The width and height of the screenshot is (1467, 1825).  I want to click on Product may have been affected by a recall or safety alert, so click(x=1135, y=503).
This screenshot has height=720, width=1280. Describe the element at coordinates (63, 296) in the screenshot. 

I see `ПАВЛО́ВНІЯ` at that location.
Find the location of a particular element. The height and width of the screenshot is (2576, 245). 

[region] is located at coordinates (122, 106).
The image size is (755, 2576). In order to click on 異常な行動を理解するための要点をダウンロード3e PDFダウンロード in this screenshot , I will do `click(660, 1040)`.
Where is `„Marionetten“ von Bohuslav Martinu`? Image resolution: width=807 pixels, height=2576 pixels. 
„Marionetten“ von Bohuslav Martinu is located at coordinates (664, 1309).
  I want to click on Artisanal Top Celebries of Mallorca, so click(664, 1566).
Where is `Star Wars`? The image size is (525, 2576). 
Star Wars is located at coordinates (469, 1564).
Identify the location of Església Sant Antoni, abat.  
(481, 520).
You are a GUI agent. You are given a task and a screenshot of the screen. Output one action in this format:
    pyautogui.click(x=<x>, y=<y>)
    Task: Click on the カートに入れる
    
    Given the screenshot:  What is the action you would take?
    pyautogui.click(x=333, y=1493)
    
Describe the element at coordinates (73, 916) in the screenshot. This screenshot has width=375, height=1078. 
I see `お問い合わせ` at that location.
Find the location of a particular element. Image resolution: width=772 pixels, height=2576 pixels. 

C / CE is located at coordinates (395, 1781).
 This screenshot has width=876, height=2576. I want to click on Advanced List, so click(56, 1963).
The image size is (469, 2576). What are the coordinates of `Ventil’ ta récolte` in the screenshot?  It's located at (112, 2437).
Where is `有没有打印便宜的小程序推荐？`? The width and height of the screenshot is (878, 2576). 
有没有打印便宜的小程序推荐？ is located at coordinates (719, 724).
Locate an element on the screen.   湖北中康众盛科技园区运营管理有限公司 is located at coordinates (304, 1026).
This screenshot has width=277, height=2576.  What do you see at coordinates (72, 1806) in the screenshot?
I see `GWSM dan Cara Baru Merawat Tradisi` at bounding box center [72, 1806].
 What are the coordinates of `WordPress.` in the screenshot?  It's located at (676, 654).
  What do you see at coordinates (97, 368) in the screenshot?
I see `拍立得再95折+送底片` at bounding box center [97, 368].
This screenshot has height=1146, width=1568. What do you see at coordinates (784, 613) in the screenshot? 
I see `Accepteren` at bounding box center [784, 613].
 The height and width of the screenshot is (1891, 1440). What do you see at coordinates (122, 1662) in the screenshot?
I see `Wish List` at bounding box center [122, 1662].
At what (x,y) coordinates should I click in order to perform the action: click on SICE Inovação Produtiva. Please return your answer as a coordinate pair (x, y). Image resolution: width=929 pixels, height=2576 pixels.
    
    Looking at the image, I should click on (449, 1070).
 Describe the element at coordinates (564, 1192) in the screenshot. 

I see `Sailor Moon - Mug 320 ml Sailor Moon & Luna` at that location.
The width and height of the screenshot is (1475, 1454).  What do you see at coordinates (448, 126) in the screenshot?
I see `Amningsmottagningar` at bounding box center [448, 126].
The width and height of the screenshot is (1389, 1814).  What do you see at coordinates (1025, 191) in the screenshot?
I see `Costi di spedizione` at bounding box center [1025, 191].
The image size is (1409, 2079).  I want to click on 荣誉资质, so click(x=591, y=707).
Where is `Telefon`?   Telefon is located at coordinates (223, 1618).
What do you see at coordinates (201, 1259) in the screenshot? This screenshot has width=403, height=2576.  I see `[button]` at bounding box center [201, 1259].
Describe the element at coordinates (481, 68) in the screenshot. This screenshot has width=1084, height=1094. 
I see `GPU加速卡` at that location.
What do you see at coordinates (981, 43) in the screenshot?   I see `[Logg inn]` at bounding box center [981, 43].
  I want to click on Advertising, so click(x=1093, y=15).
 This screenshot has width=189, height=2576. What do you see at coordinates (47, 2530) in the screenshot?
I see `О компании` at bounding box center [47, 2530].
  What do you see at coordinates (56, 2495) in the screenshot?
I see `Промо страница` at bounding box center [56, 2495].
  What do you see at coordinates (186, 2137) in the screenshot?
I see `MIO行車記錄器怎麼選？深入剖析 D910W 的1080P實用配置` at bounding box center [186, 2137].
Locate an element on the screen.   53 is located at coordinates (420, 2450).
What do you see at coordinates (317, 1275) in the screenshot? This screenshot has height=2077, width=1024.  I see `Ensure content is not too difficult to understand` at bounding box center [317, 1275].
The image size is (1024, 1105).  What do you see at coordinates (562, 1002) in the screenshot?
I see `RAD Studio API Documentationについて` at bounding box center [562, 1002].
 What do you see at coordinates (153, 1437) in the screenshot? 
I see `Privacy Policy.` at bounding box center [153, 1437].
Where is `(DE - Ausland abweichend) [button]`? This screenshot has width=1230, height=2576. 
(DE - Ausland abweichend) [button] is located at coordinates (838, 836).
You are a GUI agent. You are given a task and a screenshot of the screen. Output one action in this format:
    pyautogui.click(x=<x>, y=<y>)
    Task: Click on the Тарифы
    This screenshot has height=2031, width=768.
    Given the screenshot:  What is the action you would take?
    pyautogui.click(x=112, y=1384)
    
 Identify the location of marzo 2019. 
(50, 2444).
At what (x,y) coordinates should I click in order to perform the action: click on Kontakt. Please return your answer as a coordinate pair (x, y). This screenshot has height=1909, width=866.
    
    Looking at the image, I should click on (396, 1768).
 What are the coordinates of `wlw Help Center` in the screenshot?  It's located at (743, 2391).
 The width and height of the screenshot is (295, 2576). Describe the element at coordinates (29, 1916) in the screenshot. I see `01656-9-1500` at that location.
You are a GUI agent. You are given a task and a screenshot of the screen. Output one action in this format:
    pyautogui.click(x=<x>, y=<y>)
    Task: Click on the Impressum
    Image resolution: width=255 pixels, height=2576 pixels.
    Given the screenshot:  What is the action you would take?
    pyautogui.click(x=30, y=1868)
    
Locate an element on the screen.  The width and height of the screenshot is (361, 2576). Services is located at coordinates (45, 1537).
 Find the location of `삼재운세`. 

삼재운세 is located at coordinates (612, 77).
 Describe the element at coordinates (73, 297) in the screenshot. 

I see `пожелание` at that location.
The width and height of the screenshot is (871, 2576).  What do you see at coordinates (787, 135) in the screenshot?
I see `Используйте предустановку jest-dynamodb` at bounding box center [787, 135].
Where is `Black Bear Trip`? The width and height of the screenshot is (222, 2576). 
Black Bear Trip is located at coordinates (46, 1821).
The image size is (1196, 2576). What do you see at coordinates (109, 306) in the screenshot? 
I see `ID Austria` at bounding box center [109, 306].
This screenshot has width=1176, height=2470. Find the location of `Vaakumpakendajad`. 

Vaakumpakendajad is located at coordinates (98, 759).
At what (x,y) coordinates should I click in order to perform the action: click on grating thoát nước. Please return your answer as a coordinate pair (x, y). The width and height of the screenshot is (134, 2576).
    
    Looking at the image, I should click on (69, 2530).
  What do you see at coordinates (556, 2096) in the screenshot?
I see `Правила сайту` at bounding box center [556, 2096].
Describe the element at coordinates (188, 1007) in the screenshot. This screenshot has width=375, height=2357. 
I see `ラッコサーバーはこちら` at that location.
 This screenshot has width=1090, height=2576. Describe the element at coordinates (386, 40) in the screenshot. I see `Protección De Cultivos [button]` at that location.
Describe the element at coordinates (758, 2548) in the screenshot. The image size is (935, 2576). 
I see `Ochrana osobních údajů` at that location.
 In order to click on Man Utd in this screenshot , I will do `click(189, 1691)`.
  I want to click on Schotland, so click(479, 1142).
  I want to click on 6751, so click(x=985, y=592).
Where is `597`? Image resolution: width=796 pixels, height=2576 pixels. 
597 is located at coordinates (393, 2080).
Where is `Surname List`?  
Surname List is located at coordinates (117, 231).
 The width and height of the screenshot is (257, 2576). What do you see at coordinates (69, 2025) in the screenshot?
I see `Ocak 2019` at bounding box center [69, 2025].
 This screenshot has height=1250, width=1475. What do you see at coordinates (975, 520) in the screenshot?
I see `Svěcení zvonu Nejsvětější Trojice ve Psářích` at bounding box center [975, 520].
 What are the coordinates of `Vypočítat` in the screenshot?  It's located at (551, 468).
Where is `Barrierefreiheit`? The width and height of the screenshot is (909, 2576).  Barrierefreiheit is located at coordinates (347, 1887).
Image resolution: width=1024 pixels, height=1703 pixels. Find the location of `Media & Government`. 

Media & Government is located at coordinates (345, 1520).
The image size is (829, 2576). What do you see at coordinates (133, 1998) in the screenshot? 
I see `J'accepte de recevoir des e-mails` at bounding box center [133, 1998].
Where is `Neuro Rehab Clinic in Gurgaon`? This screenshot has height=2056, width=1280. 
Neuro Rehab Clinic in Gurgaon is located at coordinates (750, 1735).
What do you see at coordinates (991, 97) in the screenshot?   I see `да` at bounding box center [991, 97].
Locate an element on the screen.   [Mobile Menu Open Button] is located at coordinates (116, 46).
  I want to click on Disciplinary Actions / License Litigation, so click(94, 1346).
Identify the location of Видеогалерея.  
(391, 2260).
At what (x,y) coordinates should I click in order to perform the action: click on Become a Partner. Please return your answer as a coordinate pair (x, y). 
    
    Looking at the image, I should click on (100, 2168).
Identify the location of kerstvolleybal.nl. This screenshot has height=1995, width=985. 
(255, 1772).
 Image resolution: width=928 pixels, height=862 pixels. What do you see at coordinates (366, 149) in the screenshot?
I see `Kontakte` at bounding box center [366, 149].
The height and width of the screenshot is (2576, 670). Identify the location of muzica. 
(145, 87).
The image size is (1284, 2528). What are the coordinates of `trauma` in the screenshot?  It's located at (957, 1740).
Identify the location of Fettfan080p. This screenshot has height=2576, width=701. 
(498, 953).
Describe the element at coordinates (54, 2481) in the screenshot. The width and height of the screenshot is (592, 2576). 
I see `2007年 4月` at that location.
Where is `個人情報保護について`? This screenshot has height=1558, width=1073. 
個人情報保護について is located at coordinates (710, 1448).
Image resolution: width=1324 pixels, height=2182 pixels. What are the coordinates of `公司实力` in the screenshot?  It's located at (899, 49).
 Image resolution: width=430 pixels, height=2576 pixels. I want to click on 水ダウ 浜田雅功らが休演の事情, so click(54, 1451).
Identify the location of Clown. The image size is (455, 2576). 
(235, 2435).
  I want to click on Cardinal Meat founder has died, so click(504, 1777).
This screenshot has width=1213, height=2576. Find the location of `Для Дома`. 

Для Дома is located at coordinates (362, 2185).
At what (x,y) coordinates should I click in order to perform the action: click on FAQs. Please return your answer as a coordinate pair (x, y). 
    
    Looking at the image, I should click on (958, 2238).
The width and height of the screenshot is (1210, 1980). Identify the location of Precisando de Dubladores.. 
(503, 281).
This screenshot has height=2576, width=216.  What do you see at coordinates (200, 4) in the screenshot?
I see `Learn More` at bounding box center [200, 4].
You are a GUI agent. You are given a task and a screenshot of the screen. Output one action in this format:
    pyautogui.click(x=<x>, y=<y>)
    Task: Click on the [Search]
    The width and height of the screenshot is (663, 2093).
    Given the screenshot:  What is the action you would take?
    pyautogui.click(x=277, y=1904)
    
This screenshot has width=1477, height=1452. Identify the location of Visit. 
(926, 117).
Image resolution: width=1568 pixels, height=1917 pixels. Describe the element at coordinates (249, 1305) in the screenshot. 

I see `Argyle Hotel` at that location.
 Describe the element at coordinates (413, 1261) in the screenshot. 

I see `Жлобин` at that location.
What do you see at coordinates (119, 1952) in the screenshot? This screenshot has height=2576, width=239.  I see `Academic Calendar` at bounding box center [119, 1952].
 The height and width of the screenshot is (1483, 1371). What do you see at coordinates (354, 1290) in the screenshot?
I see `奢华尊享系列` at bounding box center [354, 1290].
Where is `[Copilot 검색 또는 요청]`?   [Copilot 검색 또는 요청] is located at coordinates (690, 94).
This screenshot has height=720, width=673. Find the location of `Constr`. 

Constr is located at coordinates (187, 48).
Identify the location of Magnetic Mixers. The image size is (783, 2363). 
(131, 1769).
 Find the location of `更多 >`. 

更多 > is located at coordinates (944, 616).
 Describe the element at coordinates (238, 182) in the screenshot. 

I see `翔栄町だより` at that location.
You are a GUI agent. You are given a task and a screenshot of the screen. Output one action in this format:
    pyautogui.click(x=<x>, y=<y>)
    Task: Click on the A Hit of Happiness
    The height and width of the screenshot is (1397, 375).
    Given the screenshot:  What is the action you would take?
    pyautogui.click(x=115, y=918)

• • • •

## WHAT THIS TASK INVOLVES
Take the entries above and return only the lines from the one with "This screenshot has width=1213, height=2576." to the one with "The width and height of the screenshot is (663, 2093).", both included, unchanged.

## SOLVED EXERCISE
This screenshot has width=1213, height=2576. Find the location of `Для Дома`. 

Для Дома is located at coordinates (362, 2185).
At what (x,y) coordinates should I click in order to perform the action: click on FAQs. Please return your answer as a coordinate pair (x, y). 
    
    Looking at the image, I should click on (958, 2238).
The width and height of the screenshot is (1210, 1980). Identify the location of Precisando de Dubladores.. 
(503, 281).
This screenshot has height=2576, width=216.  What do you see at coordinates (200, 4) in the screenshot?
I see `Learn More` at bounding box center [200, 4].
You are a GUI agent. You are given a task and a screenshot of the screen. Output one action in this format:
    pyautogui.click(x=<x>, y=<y>)
    Task: Click on the [Search]
    The width and height of the screenshot is (663, 2093).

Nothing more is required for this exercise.